Он свернул со стёжки, и, чтобы ветки не хлестали по щекам, Марта вжала лицо в его куртку. Куртка пахла августом и чабрецом…


* * *


… и от пряного аромата кружилась голова. Кто распорядился свалить целый стог чабреца под её окнами?

Юная баронесса де Бельвейзиг отдёрнула занавеску, чтобы высмотреть во дворе кого-нибудь из прислуги поприветливей и попросить отгрести душистую траву подальше, за угол. Хорошо бы попался на глаза Бьорн, он точно сделает. А остальные… Не жаловали в древнем замке молодую жену барона Хольгера, помнили, что она не голубых кровей. Барон хотел денег отца будущей баронессы, в девичестве Марты Дювон, а старый Дювон хотел, чтобы его внуки носили титул. Чего хотела сама Марта, в ходе полюбовной сделки спросить забыли.

— Бьорн! — позвала баронесса, смешно вытягивая шею. — Бьорн!
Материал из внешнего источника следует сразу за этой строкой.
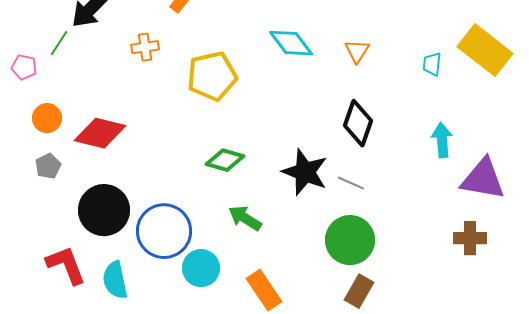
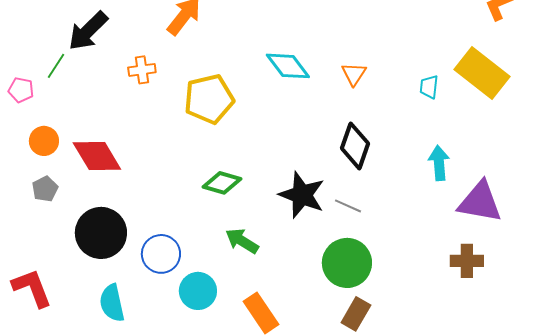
red diamond: (100, 133) -> (97, 156), turned 45
blue circle: (164, 231) -> (161, 254), size x0.7
red L-shape: (66, 265) -> (32, 288), moved

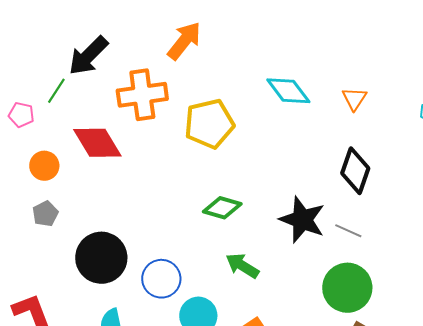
orange cross: (142, 70) -> (142, 95), size x1.8
red diamond: (97, 156) -> (97, 143), moved

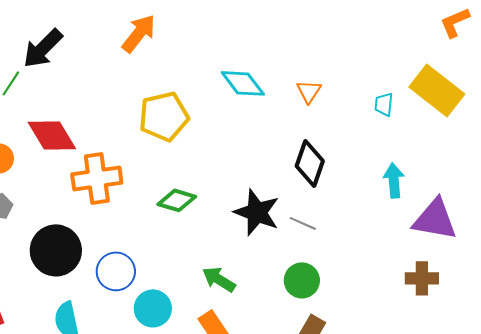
orange cross: (142, 95) -> (97, 178), moved
green arrow: (242, 266) -> (219, 279), moved
green circle: (347, 288) -> (302, 280), size x0.7

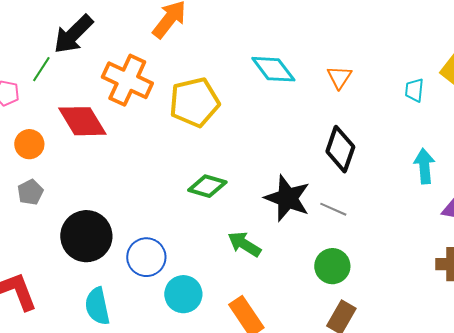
orange cross: (97, 178) -> (127, 80), moved, turned 33
green arrow: (219, 279) -> (244, 244), moved

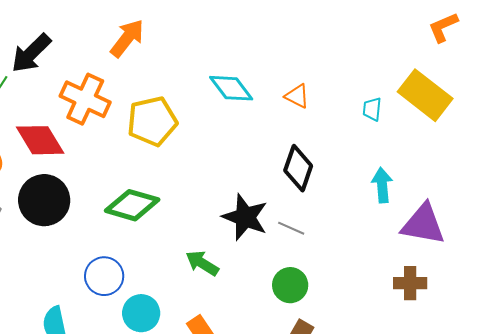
orange triangle: (339, 77) -> (297, 96), turned -36
green diamond: (207, 186) -> (132, 205), moved, size x1.4
black circle: (86, 236) -> (44, 200), moved

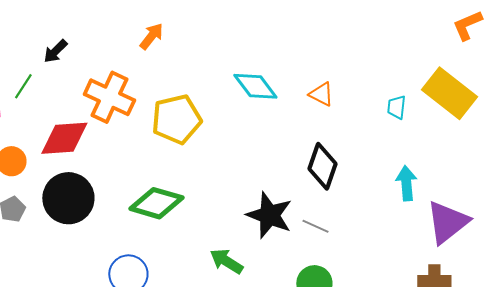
orange arrow: (127, 38) -> (151, 36), size x0.7
black arrow: (31, 53) -> (55, 51), size x0.6
red diamond: (40, 140) -> (64, 138), turned -63
purple triangle: (423, 224) -> (447, 222), turned -48

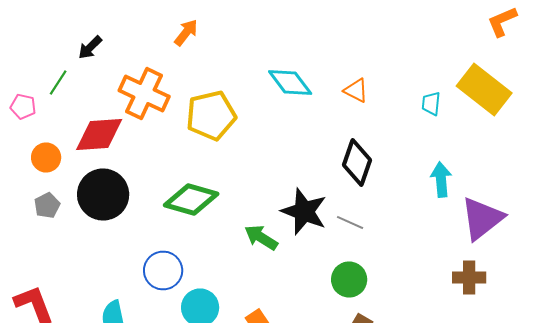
green arrow: (226, 261) -> (261, 238), moved

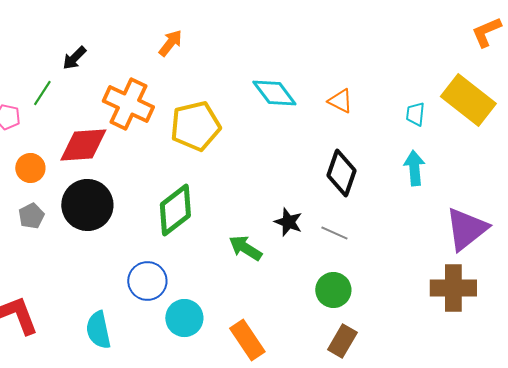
cyan arrow: (441, 180) -> (414, 168), moved
green diamond: (191, 200) -> (175, 210), turned -54
black star: (304, 212) -> (288, 222), size x0.6
brown cross: (469, 278) -> (453, 288), size x1.4

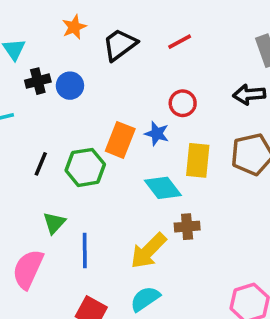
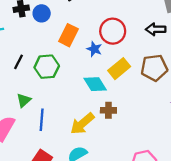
red circle: (183, 103) -> (113, 31), size x1.5
orange rectangle: (120, 140) -> (69, 35), moved
yellow rectangle: (198, 160) -> (119, 69), turned 40

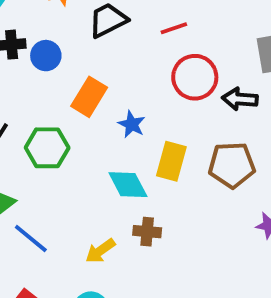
red circle: (113, 31) -> (195, 77), moved
yellow rectangle: (119, 69) -> (171, 161), turned -40
blue line: (42, 120) -> (31, 238), turned -60
yellow arrow: (82, 124) -> (100, 251), size x0.7

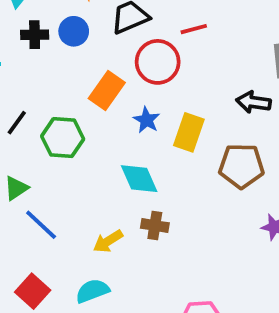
blue circle: (46, 56) -> (74, 31), moved
red circle: (195, 77) -> (158, 62), moved
yellow rectangle: (171, 161) -> (189, 132), moved

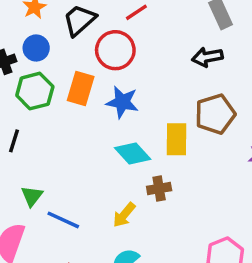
blue star: (146, 120) -> (122, 102), size x1.4
yellow rectangle: (189, 132) -> (177, 139), moved
green hexagon: (63, 138) -> (35, 91), moved

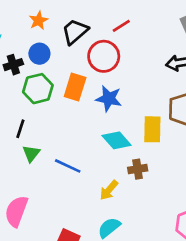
green triangle: (32, 196) -> (31, 153), moved
blue line: (63, 220) -> (68, 166), moved

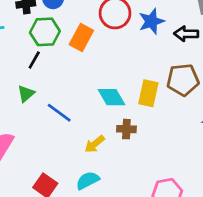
blue star: (109, 99) -> (151, 21), moved, turned 30
black line: (20, 129) -> (34, 60), moved

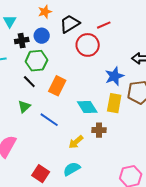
blue star: (151, 21) -> (114, 76), moved
orange rectangle: (81, 37) -> (57, 86), moved
black line: (34, 60) -> (29, 82), turned -72

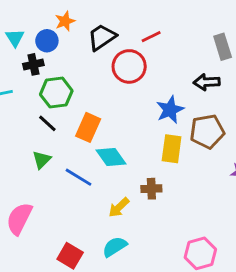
blue circle: (42, 36) -> (47, 41), moved
cyan diamond: (87, 107) -> (111, 157), moved

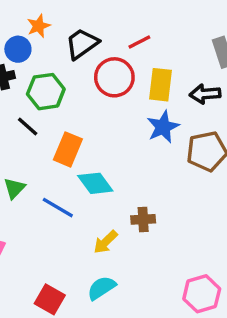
green hexagon: (56, 93) -> (46, 92), moved
black line: (47, 123) -> (28, 126), moved
yellow rectangle: (172, 149) -> (161, 85), moved

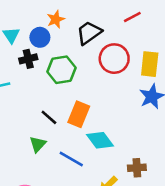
red line: (139, 42) -> (132, 17), moved
black line: (28, 126) -> (49, 117), moved

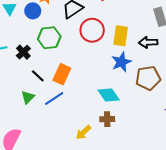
black cross: (28, 59) -> (23, 52), moved, turned -32
cyan diamond: (100, 140) -> (109, 95), moved
blue line: (71, 159) -> (54, 99), moved, turned -66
— Здесь я, ваша милость! — седой, но очень крепкий слуга вынырнул из-за сарая. Обычно расторопный, сейчас он двигался рывками, потому что тащил за собой упирающегося паренька. Марта рассмотрела, что паренёк чуть младше её самой, лет шестнадцати от силы, но высокий и широкоплечий. Худой, правда, но были бы кости, мясо нарастёт. Всклокоченный, рубаха порвана. Нос у мальчишки расквашен, а руки связаны. Глядит волчонком. Нет, пожалуй, уже волком.

— Кто это, Бьорн?

— Браконьер, ваша милость, — охотно пояснил слуга, но как-то странно поморщился, словно ныл у него зуб. — Наш, из посёлка. Фабиан и Йохан поймали, когда он рубил ольху в роще. Думал, наверное, что так рано дровяных воров никто не будет высматривать.

Марта уже знала, что здесь ворам, покусившимся на имущество барона, рубят руки. И неважно, золото украдено или вязанка дров. Безрукий калека в шестнадцать или сколько там ему. Будет ли его кормить семья или продаст в заезжий балаган уродов? Она уже не чувствовала резкого запаха чабреца.

— Дурак молодой, — недовольно сказал Бьорн, — теперь мамка его и сестра-соплячка точно зиму не переживут. Что они наработают, а? Отца уже пять лет как нет, лихорадка прибрала, а теперь им ещё калеку кормить. Я его в подвал отведу, посидит, пока господин барон вернётся, а потом к вам прибегу, госпожа баронесса, минутку всего подождите.

Бьорн думал о том же, что и Марта.

— Стой. — Сорвалось с губ раньше, чем она успела подумать, зачем ей это надо. Просто острый кадык на длинной шее браконьера подёргивался. Губам он дрожать не позволял, а вот кадык… — Тебя как зовут?

Глаза серые, ясные, под ровными густыми бровями. Она думала, что он будет молчать, стиснет губы в замок, но парень ответил:

— Мартин. — И добавил тихо: — Госпожа.

Мартин. Марта. Марта и Мартин. Забавное совпадение.

Это, наверное, и решило дело. И ещё то, что — Бьорн, а не Карл или Густав. Бьорн не доложит барону, ему тоже жаль Мартина, его мамку и соплячку-сестру. И Марту, кстати, седому Бьорну тоже жаль.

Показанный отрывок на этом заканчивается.